Pixie-ish Neo-Samurai Yukio (Rila Fukushima) zieht ihn zurück in die Zivilisation, um ihn nach Tokio zu begleiten, um sich mit dem sterbenden Tycoon Yashida (Hal Yamanouchi) zu treffen, den Logan als junger Soldat während der Bombardierung von Nagasaki gerettet hat.
Yashida schlägt eine Art Handel vor: Er möchte die Unsterblichkeit, dass Logan eine solche existenzielle Belastung findet, die ihm die Möglichkeit für ein normales Leben bietet, mit jemandem, den er liebt, alt zu werden und einen natürlichen, vielleicht sogar friedlichen Tod zu sterben.
Logan, der sein Geschenk eher als Fluch ansieht, lehnt das Angebot ab und gerät nach Yashidas Tod in eine Intrige, in die Yakuza-Schläger, dunkle Familiengeheimnisse, Doppelkreuze, schmutzige Geschäfte, Ninjas und eine Dosis verrückter Wissenschaft über verwickelt sind eine zwielichtige mutierte Ärztin (Svetlana Khodchenkova).
Es ist ein großartiges Stück Pulp-Action-Drama mit einer Wendung: Die beeindruckende Heilfähigkeit des Vielfraßes wurde auf mysteriöse Weise unterdrückt und ist zum ersten Mal körperlich verwundbar.
Das ist scheiße für ihn, aber für die Zuschauer ist es eine gute Sache: Ein Held mit wenig oder keinem persönlichen Risiko, der über ihm hängt, ist einfach nicht interessant; Selbst wenn wir wissen, dass er gewinnen wird, muss eine gewisse Gefahr bestehen.
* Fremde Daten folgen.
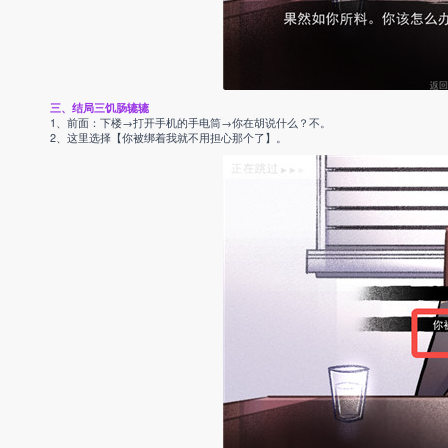
三、结局三饥肠辘辘
1、前面：下楼→打开手机的手电筒→你在胡说什么？不。
2、这里选择【你被绑着我就不用担心那个了】。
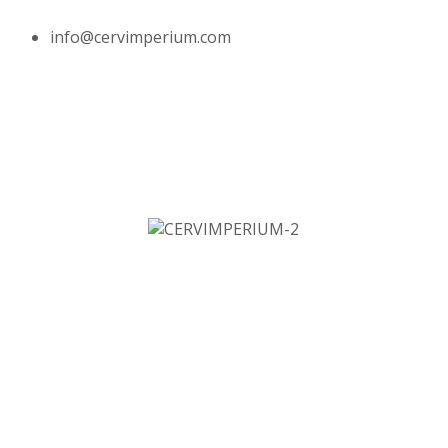
info@cervimperium.com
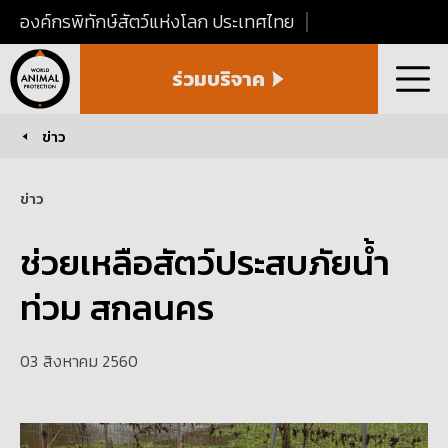
องค์กรพิทักษ์สัตว์แห่งโลก ประเทศไทย
World
ร่วมบริจาค
Animal
เมนู
Protection
Thailand
ข่าว
You are here:
ข่าว
ช่วยเหลือสัตว์ประสบภัยน้ำ
ท่วม สกลนคร
03 สิงหาคม 2560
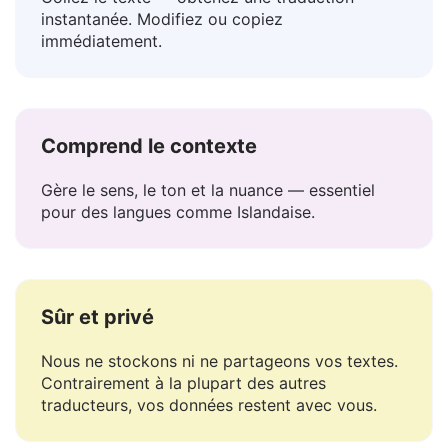
Facile à utiliser
Collez le texte — obtenez une traduction
instantanée. Modifiez ou copiez
immédiatement.
Comprend le contexte
Gère le sens, le ton et la nuance — essentiel
pour des langues comme Islandaise.
Sûr et privé
Nous ne stockons ni ne partageons vos textes.
Contrairement à la plupart des autres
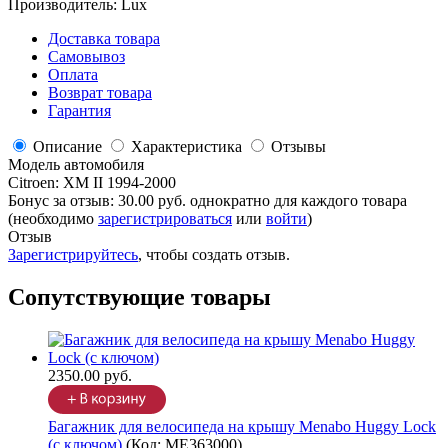
Производитель:
Lux
Доставка товара
Самовывоз
Оплата
Возврат товара
Гарантия
Описание
Характеристика
Отзывы
Модель автомобиля
Citroen
:
XM II 1994-2000
Бонус за отзыв:
30.00 руб.
однократно для каждого товара
(необходимо
зарегистрироваться
или
войти
)
Отзыв
Зарегистрируйтесь
, чтобы создать отзыв.
Сопутствующие товары
2350.00 руб.
Багажник для велосипеда на крышу Menabo Huggy Lock
(с ключом)
(Код:
ME363000
)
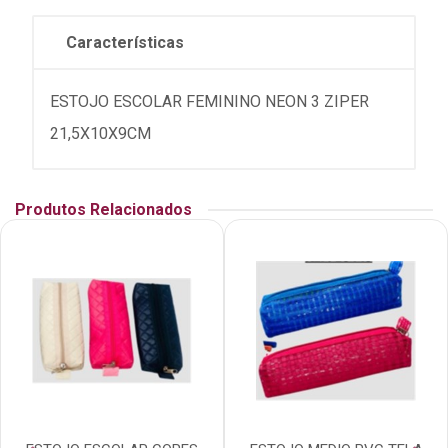
Características
ESTOJO ESCOLAR FEMININO NEON 3 ZIPER
21,5X10X9CM
Produtos Relacionados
Die Rolle machte Jackmans Karriere vor 13 Jahren und er war immer ein Spiel, um dorthin zurückzukehren.
Trotzdem sechs Auftritte (mit seinem Cameo-Auftritt) Erste Klasse), mit mindestens einem weiteren am Horizont, kann einen Schauspieler ausgebrannt lassen und nur noch wenig zu erforschen haben.
Logans Isolation und Verletzlichkeit geben Jackman jedoch die Möglichkeit, die Grenzen des Charakters ein wenig zu verschieben und zum ersten Mal in seinen Kopf zu gelangen.
Der Regisseur James Mangold und die Drehbuchautoren Mark Bomback, Scott Frank und Christopher McQuarrie bringen viele Kilometer aus ihrem Standort in Tokio (nämlich während eines Entführungsversuchs bei einer Beerdigung, eines spektakulären Kampfes auf einem Hochgeschwindigkeitszug und einer kurzen Pause in einem Liebeshotel) bietet ein wenig auf Kulturkollisionen basierenden Humor) und überprüft visuell den Namen einer gut gemischten Kombination aus Western, Samurai-Filmen und James-Bond-Filmen.
Sie bleiben hinter der Größe zurück, indem sie über ein paar Sackgassen-Nebenhandlungen und einen antiseptischen visuellen Stil und eine Handlung, die manchmal trübe und vorhersehbar ist, ein bisschen auf Nummer sicher gehen und sich damit zufrieden geben, sie mit einer weiteren übertriebenen Aktion abzuschließen Höhepunkt, der die Ereignisse übertönt, die dazu führen.
Es hält nicht ganz was es verspricht, aber als Charakterstudie und Comic-Abzocke von Sydney Pollack's Die YakuzaEs rockt absolut und das Fan-Ködern einer Teaser-Szene, die im Abspann versteckt ist, verspricht uns zum Glück Wolverine für die Zukunft.